St. Luke’s safeguards millions of patient records with Rubrik and Microsoft

Person typing with a stetheschope next to her computer : Rubrik Microsoft St Lukes

Rubrik has announced that St. Luke’s University Health Network (St. Luke’s) has replaced its legacy backup vendor with Rubrik, to support its shift to the cloud and utilize Rubrik Security Cloud to recover from cyberattacks within minutes or hours, instead of months.

St. Luke’s is a non-profit organization providing healthcare services to over 80,000 patients with more than 340,000 yearly emergency room visits, spanning 14 campuses and 300 outpatient sites. Encompassing 2.5 petabytes of data and millions of patient records in its medical records system, Epic, cyber recovery simulations revealed that if St. Luke’s was hit with ransomware, patient care would be significantly impacted by months of downtime, requiring millions of dollars (USD) to recover.

These insights helped St. Luke’s recognize the necessity of a modern data security platform, and after switching to Rubrik, it has already seen savings of 73 percent on the total cost of ownership. Additionally, Rubrik products like Threat Hunting and Anomaly Detection alert St. Luke’s to real-time changes in its environment, further safeguarding the integrity of its data.

In order to ensure its data is available at all times, St. Luke’s has recently migrated Epic, its patient access and medical records system, from its on-premises data center to Microsoft Azure, made possible by Rubrik.

By leveraging Azure, St. Luke’s is able to take advantage of the flexibility of the public cloud and additionally utilize Rubrik’s integration with Microsoft Sentinel to monitor for threats and quicken cyber investigations.

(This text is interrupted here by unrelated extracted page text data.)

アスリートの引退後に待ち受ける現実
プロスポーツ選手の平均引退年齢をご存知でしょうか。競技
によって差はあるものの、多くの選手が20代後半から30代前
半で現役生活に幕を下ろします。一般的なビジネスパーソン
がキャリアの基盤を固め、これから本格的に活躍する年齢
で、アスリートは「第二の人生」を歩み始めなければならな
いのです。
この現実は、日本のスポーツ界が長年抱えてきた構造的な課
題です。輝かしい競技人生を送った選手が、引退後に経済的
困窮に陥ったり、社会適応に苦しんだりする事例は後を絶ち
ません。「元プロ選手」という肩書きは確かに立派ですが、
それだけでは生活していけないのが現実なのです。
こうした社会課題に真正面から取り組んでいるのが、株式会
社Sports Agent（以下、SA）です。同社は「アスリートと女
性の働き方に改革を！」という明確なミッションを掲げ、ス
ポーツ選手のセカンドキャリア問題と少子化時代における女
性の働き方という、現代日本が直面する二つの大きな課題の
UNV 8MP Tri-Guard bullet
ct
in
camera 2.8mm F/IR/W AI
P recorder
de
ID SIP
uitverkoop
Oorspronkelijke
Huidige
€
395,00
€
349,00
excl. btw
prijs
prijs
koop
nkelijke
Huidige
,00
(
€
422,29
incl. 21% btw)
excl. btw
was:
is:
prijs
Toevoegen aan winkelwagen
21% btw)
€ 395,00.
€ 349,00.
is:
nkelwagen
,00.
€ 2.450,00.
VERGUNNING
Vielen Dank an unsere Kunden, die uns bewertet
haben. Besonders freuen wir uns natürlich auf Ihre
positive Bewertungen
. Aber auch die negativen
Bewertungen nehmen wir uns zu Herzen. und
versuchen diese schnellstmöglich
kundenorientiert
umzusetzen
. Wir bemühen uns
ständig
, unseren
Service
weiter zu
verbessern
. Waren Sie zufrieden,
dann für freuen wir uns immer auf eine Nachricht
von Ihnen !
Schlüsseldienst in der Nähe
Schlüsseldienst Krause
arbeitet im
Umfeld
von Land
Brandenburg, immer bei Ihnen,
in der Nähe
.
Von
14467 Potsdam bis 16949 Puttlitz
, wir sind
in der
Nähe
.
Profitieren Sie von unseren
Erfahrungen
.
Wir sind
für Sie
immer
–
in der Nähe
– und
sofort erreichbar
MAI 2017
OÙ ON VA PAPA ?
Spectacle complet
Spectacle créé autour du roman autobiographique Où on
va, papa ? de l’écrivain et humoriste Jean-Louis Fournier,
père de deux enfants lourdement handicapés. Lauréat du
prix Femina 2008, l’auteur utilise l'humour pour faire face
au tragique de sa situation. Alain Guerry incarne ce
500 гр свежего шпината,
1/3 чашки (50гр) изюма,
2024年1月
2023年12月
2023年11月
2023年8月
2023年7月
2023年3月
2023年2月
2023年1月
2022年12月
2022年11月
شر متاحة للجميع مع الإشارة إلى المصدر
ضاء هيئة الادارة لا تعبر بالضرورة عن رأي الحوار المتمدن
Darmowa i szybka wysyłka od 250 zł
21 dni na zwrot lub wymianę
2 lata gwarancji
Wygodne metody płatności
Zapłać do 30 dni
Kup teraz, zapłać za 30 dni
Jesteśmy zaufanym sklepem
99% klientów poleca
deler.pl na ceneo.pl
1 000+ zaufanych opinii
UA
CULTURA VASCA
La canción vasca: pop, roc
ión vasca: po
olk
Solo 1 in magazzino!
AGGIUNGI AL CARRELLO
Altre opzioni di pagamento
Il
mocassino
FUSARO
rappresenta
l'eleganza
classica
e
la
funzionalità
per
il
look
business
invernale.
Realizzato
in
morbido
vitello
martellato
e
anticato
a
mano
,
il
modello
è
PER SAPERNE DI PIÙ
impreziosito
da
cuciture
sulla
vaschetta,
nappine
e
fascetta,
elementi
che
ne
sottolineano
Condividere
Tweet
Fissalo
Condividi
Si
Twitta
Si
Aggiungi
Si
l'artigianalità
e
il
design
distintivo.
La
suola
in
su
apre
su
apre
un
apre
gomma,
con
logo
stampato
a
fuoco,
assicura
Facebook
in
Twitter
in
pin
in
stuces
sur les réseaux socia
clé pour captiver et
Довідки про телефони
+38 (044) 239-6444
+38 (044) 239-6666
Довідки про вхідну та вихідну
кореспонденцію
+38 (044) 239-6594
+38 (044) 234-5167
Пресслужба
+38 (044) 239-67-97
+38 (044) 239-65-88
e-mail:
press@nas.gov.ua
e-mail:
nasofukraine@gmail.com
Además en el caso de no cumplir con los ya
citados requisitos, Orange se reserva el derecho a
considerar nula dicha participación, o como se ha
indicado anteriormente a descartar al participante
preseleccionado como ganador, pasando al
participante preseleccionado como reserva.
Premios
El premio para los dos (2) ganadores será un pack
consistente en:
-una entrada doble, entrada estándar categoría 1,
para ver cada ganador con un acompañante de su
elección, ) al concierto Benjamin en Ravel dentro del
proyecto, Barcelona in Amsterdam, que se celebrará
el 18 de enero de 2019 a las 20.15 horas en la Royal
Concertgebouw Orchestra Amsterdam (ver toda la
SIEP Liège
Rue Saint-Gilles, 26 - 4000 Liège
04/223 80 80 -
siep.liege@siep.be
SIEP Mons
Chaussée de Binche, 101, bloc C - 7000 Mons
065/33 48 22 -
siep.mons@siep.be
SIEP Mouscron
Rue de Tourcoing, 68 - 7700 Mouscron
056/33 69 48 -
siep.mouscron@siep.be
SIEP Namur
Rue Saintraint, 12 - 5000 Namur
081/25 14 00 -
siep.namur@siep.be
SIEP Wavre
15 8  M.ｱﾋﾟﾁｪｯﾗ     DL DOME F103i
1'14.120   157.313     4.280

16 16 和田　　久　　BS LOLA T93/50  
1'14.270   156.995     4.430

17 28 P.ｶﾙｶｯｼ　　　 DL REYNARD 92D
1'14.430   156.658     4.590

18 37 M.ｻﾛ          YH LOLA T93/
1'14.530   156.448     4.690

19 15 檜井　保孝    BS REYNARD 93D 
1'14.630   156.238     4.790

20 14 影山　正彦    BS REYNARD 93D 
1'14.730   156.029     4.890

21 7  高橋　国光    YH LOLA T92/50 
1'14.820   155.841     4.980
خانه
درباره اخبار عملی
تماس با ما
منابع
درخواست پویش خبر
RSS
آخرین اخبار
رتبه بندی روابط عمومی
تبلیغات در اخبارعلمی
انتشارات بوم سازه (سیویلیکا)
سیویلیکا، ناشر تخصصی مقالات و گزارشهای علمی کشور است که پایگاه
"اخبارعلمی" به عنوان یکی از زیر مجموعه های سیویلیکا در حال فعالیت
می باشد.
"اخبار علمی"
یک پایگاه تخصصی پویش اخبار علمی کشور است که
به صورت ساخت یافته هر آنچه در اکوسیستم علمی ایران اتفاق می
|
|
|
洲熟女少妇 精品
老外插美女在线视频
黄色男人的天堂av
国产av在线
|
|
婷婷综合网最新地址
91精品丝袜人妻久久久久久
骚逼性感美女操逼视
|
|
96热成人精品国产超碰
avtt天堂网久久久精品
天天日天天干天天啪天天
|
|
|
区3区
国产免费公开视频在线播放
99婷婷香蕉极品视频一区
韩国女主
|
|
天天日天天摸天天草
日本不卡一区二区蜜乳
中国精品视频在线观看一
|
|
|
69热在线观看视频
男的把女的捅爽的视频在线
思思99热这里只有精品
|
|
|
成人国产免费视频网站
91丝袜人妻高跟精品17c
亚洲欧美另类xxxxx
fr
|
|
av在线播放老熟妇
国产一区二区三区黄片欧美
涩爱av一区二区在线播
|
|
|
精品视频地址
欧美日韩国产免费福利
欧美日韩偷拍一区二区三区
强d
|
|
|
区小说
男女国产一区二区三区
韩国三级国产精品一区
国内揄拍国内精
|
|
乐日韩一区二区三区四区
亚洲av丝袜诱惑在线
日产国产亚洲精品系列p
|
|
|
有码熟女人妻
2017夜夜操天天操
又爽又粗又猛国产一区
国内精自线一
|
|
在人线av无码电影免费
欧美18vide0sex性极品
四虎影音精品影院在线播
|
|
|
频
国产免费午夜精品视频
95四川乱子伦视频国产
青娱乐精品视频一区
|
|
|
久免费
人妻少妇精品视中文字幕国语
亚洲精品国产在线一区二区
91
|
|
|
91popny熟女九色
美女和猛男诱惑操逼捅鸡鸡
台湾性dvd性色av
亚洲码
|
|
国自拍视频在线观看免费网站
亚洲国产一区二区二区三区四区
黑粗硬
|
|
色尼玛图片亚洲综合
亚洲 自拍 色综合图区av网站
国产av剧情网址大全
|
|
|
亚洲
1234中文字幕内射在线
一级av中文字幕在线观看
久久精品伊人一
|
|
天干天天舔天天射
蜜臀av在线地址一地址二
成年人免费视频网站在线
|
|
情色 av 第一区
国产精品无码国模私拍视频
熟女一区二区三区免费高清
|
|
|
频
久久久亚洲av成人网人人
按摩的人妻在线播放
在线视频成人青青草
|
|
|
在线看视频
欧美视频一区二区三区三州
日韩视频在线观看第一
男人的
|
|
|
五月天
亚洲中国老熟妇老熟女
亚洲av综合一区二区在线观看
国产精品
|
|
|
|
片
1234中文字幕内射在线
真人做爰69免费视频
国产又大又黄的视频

Rubrik expanded its Microsoft Sentinel integration in June 2023, unveiling a joint collaboration to integrate Rubrik Security Cloud with Microsoft Sentinel and Azure OpenAI Service to accelerate cyber recovery through the use of generative AI and Natural Language Processing (NLP).

To operate an integral defense against ransomware, backups are required. However, a recent Rubrik Zero Labs State of Data Security report found that 90 percent of external organizations have reported malicious actors attempting to impact data backups during a cyberattack, and 73 percent were partially successful in these attempts.

Anneka Gupta, chief product officer at Rubrik, said: “Legacy backups are a hunting ground for cybercriminals, as they were historically built for natural disasters – not modern cyberattacks.

“Healthcare organizations with particularly sensitive data must prioritize a strong remediation plan that relies on uncompromised backups. St. Luke’s took a proactive stance securing its patient data – and this approach will radically improve its long-term cyber resiliency.”

David Finkelstein, chief information security officer at St. Luke’s, said: “In our industry, a cyberattack paralyzes our ability to provide life-saving care to our patients – so cyber resiliency is not optional.

“With Rubrik Security Cloud, we have secured our sensitive data, gained confidence and peace of mind in the resiliency of our operations, and can uphold our commitment to providing outstanding healthcare services even if we face a cyber event.”